Though the many attempts and the many victims included a Lorena Granduke, Ferdinando III, who was infected by malaria during one of inspections in Maremma and shortly after died (1824), Maremma attempted draining results even though more successfully in Northern Maremma could not totally resolve the problem.
Much worse was indeed the situation in Central Maremma due to its extent and to worse conditions. We have to wait until the beginning of XX century, after 1920 under Mussolini leadership when technology finally allowed to employ tractors and modern pumps and the introduction of a new administrative settlement of territory to see more considerable improvements though total drainage was completed only after II World War during 1950s when at last malaria was defeated in Southern Maremma as well.

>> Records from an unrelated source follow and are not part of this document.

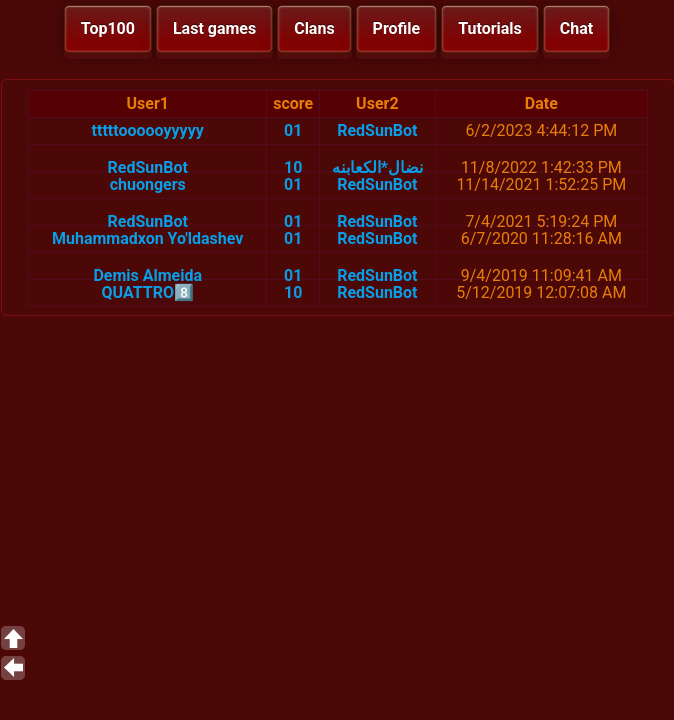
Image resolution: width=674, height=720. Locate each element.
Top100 (108, 28)
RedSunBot (377, 130)
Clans (314, 28)
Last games (214, 28)
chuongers (148, 184)
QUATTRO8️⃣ (147, 292)
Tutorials (490, 28)
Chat (576, 28)
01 (293, 130)
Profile (397, 28)
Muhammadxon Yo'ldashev (147, 238)
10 (293, 167)
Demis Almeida (147, 275)
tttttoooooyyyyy (148, 130)
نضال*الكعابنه (377, 167)
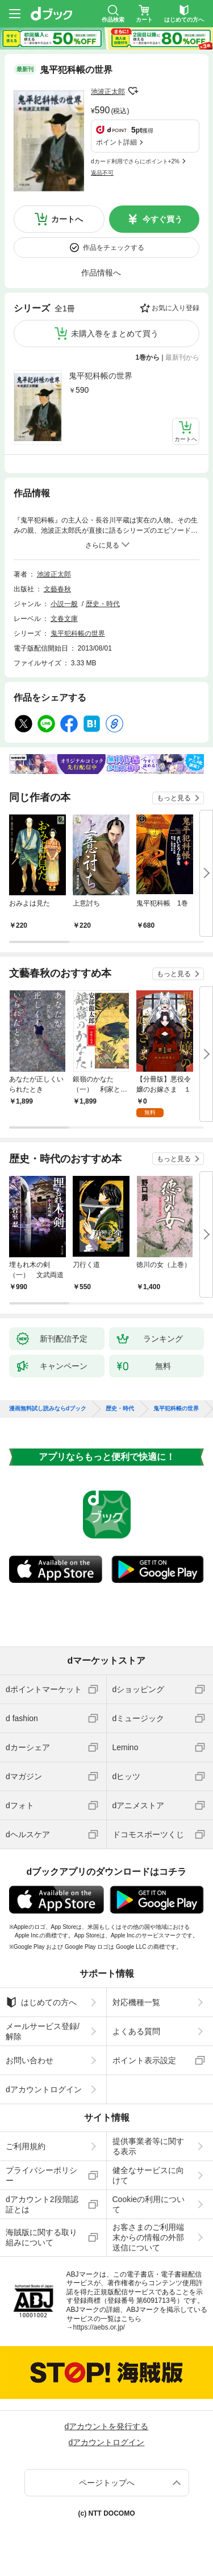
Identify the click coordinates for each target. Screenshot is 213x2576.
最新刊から (182, 357)
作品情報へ (101, 272)
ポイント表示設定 (144, 2060)
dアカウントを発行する (107, 2426)
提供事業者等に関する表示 (148, 2146)
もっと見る (174, 798)
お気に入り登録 (175, 308)
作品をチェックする (113, 248)
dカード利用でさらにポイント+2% (135, 161)
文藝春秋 (57, 589)
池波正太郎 (108, 92)
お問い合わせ (29, 2060)
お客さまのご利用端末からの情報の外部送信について (148, 2237)
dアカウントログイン (44, 2089)
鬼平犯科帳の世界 (100, 375)
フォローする (133, 91)
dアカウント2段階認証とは (42, 2204)
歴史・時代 (103, 604)
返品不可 (102, 173)
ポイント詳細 (116, 142)
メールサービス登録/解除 (43, 2031)
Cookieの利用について (148, 2204)
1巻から (148, 357)
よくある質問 (136, 2031)
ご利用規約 (25, 2146)
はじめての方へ (41, 2002)
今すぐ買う (162, 219)
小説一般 (64, 604)
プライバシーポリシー (41, 2175)
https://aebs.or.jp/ (99, 2327)
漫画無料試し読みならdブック (47, 1409)
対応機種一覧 (136, 2002)
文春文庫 (64, 619)
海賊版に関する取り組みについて (41, 2237)
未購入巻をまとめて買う (114, 333)
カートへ (67, 219)
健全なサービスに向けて (148, 2175)
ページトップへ (107, 2482)
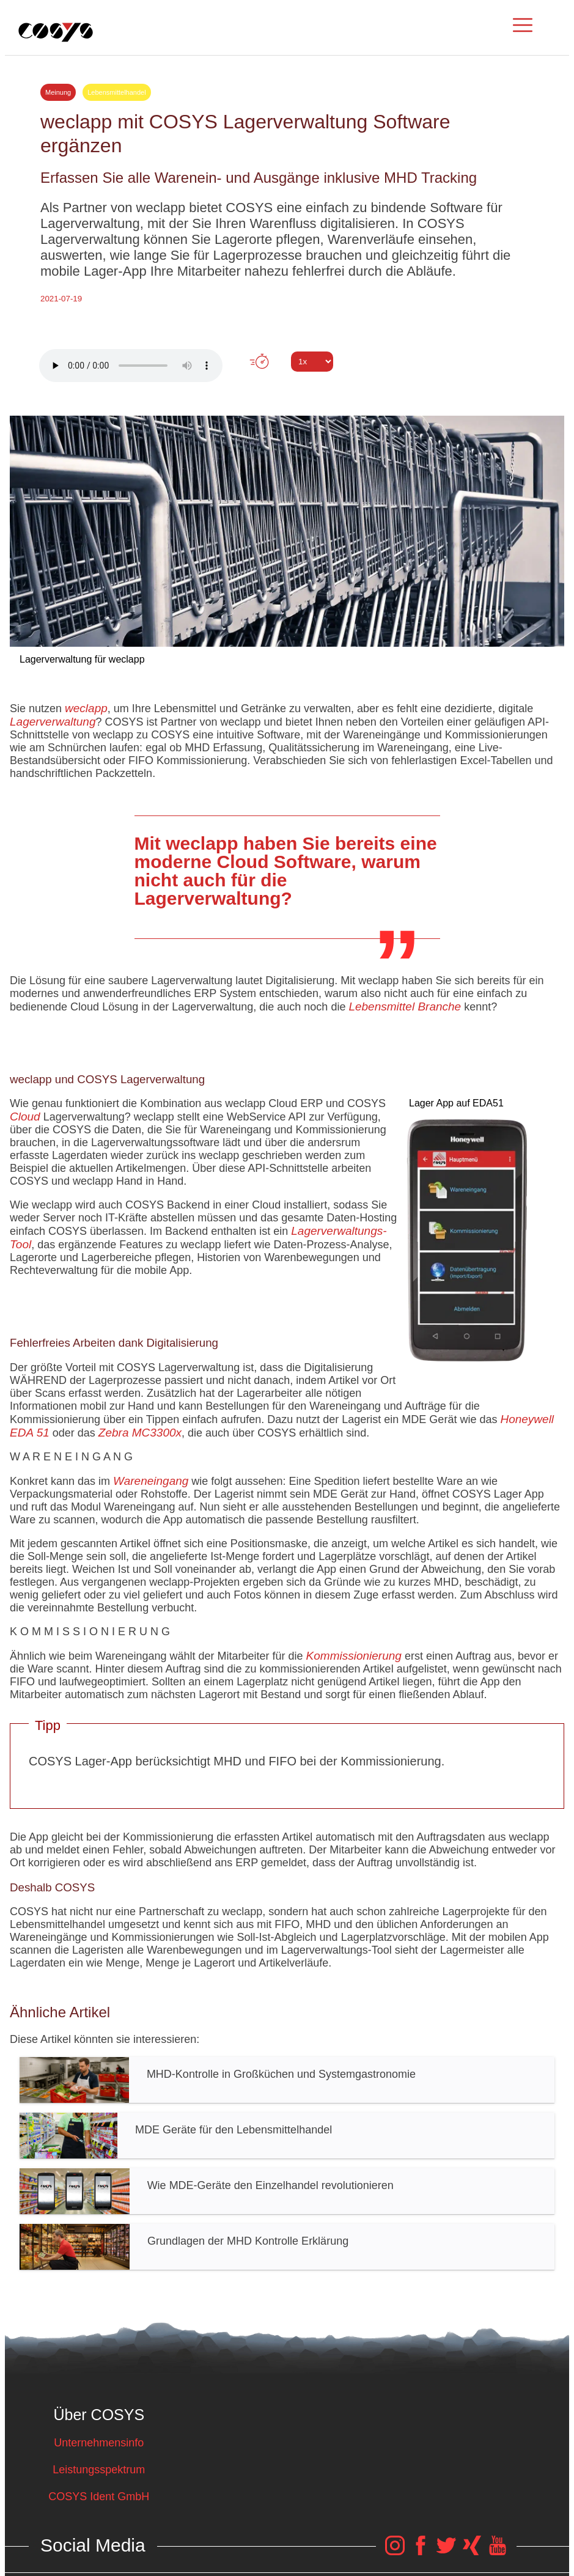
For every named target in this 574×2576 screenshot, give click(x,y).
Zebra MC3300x (140, 1432)
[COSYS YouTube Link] (497, 2551)
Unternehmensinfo (99, 2443)
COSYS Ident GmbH (98, 2496)
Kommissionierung (354, 1655)
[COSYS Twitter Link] (446, 2551)
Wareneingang (150, 1480)
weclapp (86, 708)
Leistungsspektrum (99, 2470)
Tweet (287, 384)
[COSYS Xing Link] (472, 2551)
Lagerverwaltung (52, 721)
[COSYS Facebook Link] (420, 2551)
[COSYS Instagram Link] (395, 2551)
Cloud (25, 1116)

Actually Central Maremma and Southern Maremma have been returned to their initial agricultural vocation and are fertile lands of extraordinary beauty and authenticity, miles of beautiful coasts most of them untouched where little or none industry have been developed, maintaining precious remains of a gorgeous Etruscan and Medieval past.
It is also a land where nature have been preserved and where you can admire turtles laying eggs in the sand and flamingoes resting. It’s also a land of large farm properties where white Maremmano buffaloes with their enormous horns are raised and sheep are in custody of feisty Maremmano shepherd dogs, the Maremmano horses are also raised, not mentioning the very last rediscovery of indigenous Macchiaiolo pigs.
Food reflects the territory, you can find the famous ‘paranza’ fried fishes in the same place where you can appreciate wild boar dishes because the Mediterranean scrub goes down to the last dune along the coast as well as hams, sausages and salami and DOP pecorino , wines as Morellino together with a large production of quality vegetables and fruits one can buy even along roads.
One thing stands up in the overall is that you can do all these discoveries at a slow pace, no jams and few traffic lights, large parking areas by the sea, free access to most part of the coast often underlined by pine trees with the pervasive scent of rosemary underneath.
It is a land that offers itself openly, generously and friendly in a straightforward manner and it is ready to welcome you.